Monday, Sep. 08, 1958
The Wayward Busnappers
In the history of gall, some 2,000 so-called students at the National University of Mexico posted a mark that is likely to stand for years. In as terrifying a week as Mexico City has seen in years, they burned or destroyed 10 buses, worth $120,000. immobilized the national capital and its 4,500,000 inhabitants, lobbed Molotov cocktails as casually as softballs, and defied Mexico's federal government. What's more, they got away with it.
The students did not even have a grievance. The trouble all started fortnight ago when the municipal government announced a 1/2-c- bus-fare increase to help pay for bus drivers' wage increases and for 1,400 new buses. University students were specifically exempted from the fare hike, but that was immaterial. Proclaiming themselves as "defenders of the working class," they seized half a dozen buses and proceeded to the Zocalo, Mexico City's central square, currently being repaved. There the students demonstrated their proletarian solidarity: they played dodge-'em, bump-'em, hot-rodding the buses back and forth through wet cement, hooting, hollering, colliding.

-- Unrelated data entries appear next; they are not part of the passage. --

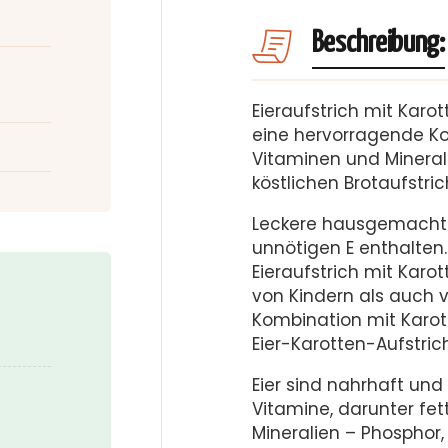
Beschreibung:
Eieraufstrich mit Karot
eine hervorragende K
Vitaminen und Minerals
köstlichen Brotaufstric
Leckere hausgemachte A
unnötigen E enthalten. 
Eieraufstrich mit Karot
von Kindern als auch 
Kombination mit Karot
Eier-Karotten-Aufstrich
Eier sind nahrhaft und
Vitamine, darunter fettl
Mineralien – Phosphor, 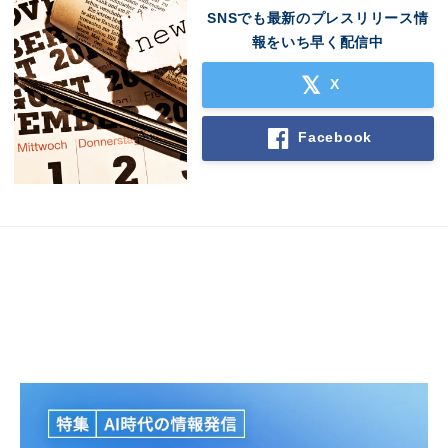
SNSでも最新のプレスリリース情
報をいち早く配信中
X
Facebook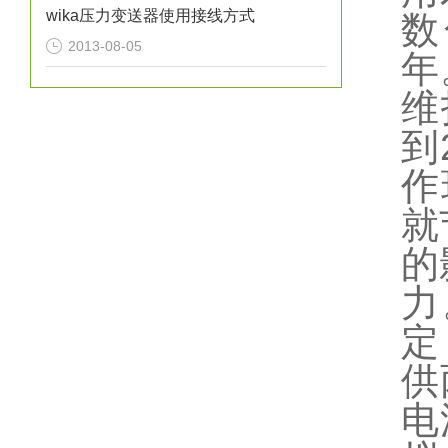
wika压力变送器使用接线方式
数
2013-08-05
年
维
到
作
就
的
力
定
供
电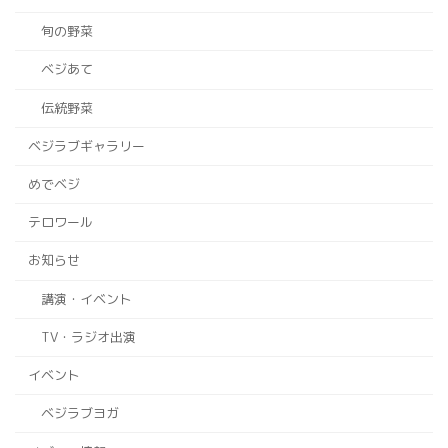
旬の野菜
ベジあて
伝統野菜
ベジラブギャラリー
めでベジ
テロワール
お知らせ
講演・イベント
TV・ラジオ出演
イベント
ベジラブヨガ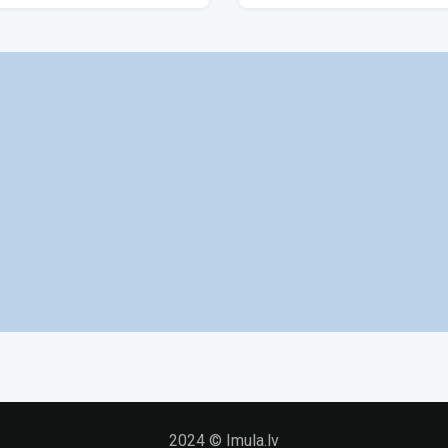
2024 © Imula.lv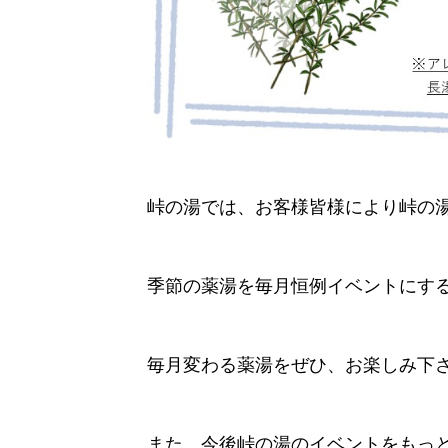
峠の湯では、お客様皆様により峠の
季節の薬湯を毎月恒例イベントにする
毎月変わる薬湯をぜひ、お楽しみ下
また、今後峠の湯のイベントをもっ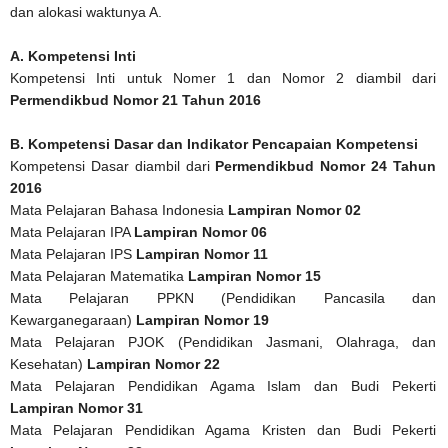
dan alokasi waktunya A.
A. Kompetensi Inti
Kompetensi Inti untuk Nomer 1 dan Nomor 2 diambil dari
Permendikbud Nomor 21 Tahun 2016
B. Kompetensi Dasar dan Indikator Pencapaian Kompetensi
Kompetensi Dasar diambil dari
Permendikbud Nomor 24 Tahun
2016
Mata Pelajaran Bahasa Indonesia
Lampiran Nomor 02
Mata Pelajaran IPA
Lampiran Nomor 06
Mata Pelajaran IPS
Lampiran Nomor 11
Mata Pelajaran Matematika
Lampiran Nomor 15
Mata Pelajaran PPKN (Pendidikan Pancasila dan
Kewarganegaraan)
Lampiran Nomor 19
Mata Pelajaran PJOK (Pendidikan Jasmani, Olahraga, dan
Kesehatan)
Lampiran Nomor 22
Mata Pelajaran Pendidikan Agama Islam dan Budi Pekerti
Lampiran Nomor 31
Mata Pelajaran Pendidikan Agama Kristen dan Budi Pekerti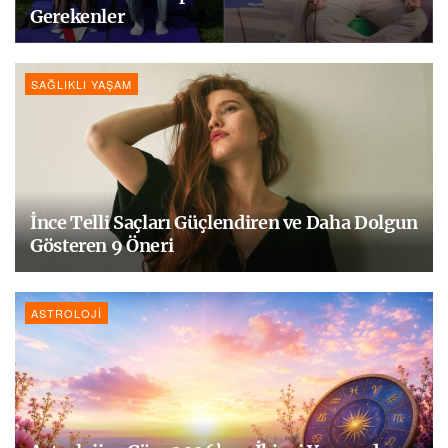
Gerekenler
SAĞLIKLI YAŞAM
İnce Telli Saçları Güçlendiren ve Daha Dolgun
Gösteren 9 Öneri
ASTROLOJI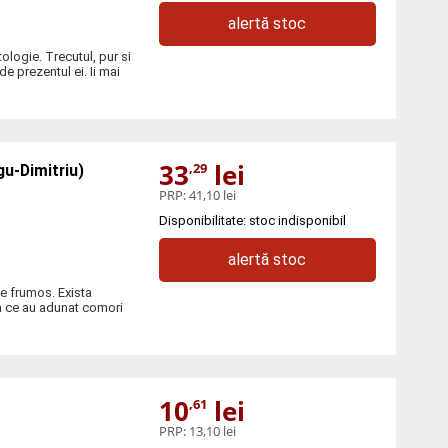
alertă stoc
ologie. Trecutul, pur si
e prezentul ei. Ii mai
33
lei
,29
gu-Dimitriu)
PRP:
41,10 lei
Disponibilitate: stoc indisponibil
alertă stoc
de frumos. Exista
pa ce au adunat comori
10
lei
,61
PRP:
13,10 lei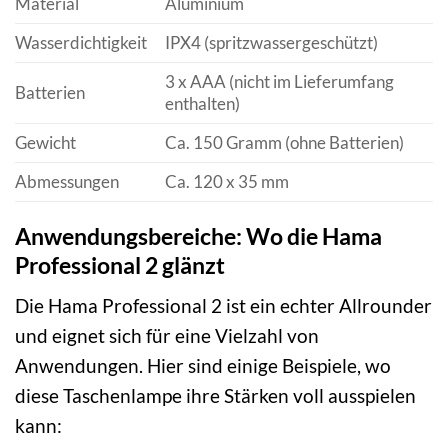
Material
Aluminium
Wasserdichtigkeit
IPX4 (spritzwassergeschützt)
3 x AAA (nicht im Lieferumfang
Batterien
enthalten)
Gewicht
Ca. 150 Gramm (ohne Batterien)
Abmessungen
Ca. 120 x 35 mm
Anwendungsbereiche: Wo die Hama
Professional 2 glänzt
Die Hama Professional 2 ist ein echter Allrounder
und eignet sich für eine Vielzahl von
Anwendungen. Hier sind einige Beispiele, wo
diese Taschenlampe ihre Stärken voll ausspielen
kann:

Cocktails for Control. Such sport was this that next day began with a mob of 1,500 burning and looting a bus terminal, beating up drivers and running off with another 30 buses. When the police did not interfere, they stormed other terminals with Molotov cocktails. Mexico City transport was in chaos. People jammed the old streetcars, riding atop the roofs, crowded into trucks at 1-c- per ride. In vain Mexico City's bus drivers appealed to the students to stop. Finally, the 13 transport unions took full-page ads saying what all knew: "These young delinquents have proclaimed themselves defenders of the people. They don't care about the 15,000 modest workers."
The riots only increased. Mexico City's Teachers College and Polytechnic Institute were caught up in the juvenile madness. On the campuses, students of law, medicine, history, philosophy stood guard over 300 stolen buses, breaking windows, looting cashboxes. Not a policeman showed his badge. Mexico's college campuses are sanctuaries, closed to police.
Lead & Solidarity. The all-out terror lasted two days. The government seemed to abdicate. No administration wants to appear anti-working class. Finally, a platoon of troops and cops ordered by Governor Ernesto P. Uruchurtu drove the marauders back to their campuses.
At midweek the capitulation came. It was from the presidential palace: a promise by Ruiz Cortines to revoke the fare hikes and appoint a committee including rioting students "to consider all aspects of this complex problem." Even that failed to pacify the students. They sallied out, joined a leftist faction in a street battle for control of the labor union at Pemex, the national petroleum monopoly. The students helped attack Pemex headquarters, retreated when hard-pressed police fired on the mob.
At week's end troops still ringed the inviolable campuses. Inside, students danced round blazing buses as white-clad medical students set up first-aid stations, home-economics coeds perspired prettily over soup kettles, and chemistry aspirants continued to make Molotov cocktails. The bus drivers? They got no raises, and precious little work.